Work item: I'd like the number of lines in the material below that include the word "items", written with no other text.

Exercise input:
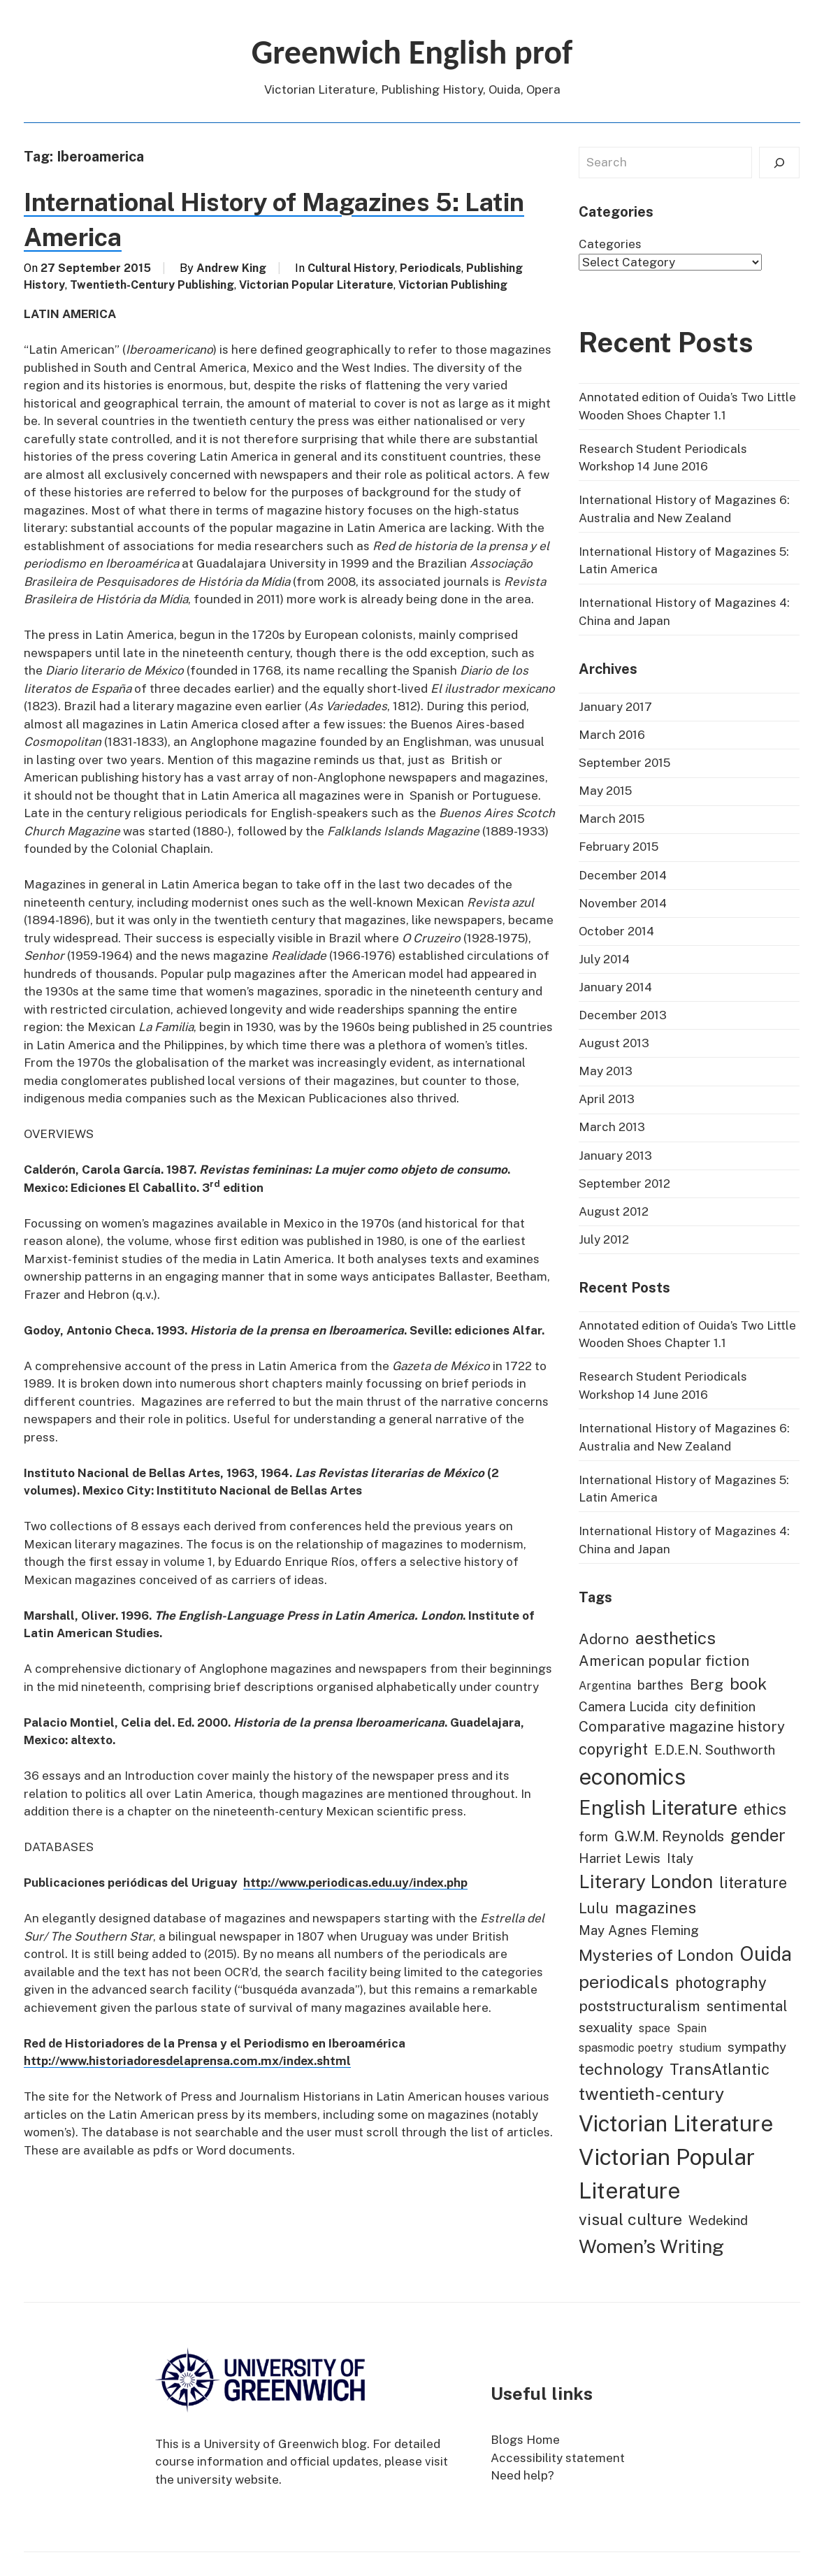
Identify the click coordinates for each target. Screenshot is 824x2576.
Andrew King (231, 268)
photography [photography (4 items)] (721, 1982)
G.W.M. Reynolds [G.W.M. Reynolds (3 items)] (669, 1836)
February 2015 (618, 847)
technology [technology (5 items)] (621, 2068)
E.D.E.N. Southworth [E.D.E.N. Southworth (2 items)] (714, 1749)
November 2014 (623, 903)
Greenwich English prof (412, 52)
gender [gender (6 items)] (758, 1835)
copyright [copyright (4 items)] (613, 1749)
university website (228, 2480)
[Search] (779, 162)
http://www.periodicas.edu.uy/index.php (355, 1883)
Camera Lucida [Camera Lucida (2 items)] (623, 1706)
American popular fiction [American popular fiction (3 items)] (664, 1661)
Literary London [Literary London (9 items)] (646, 1881)
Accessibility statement (558, 2458)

Solution for this task: 9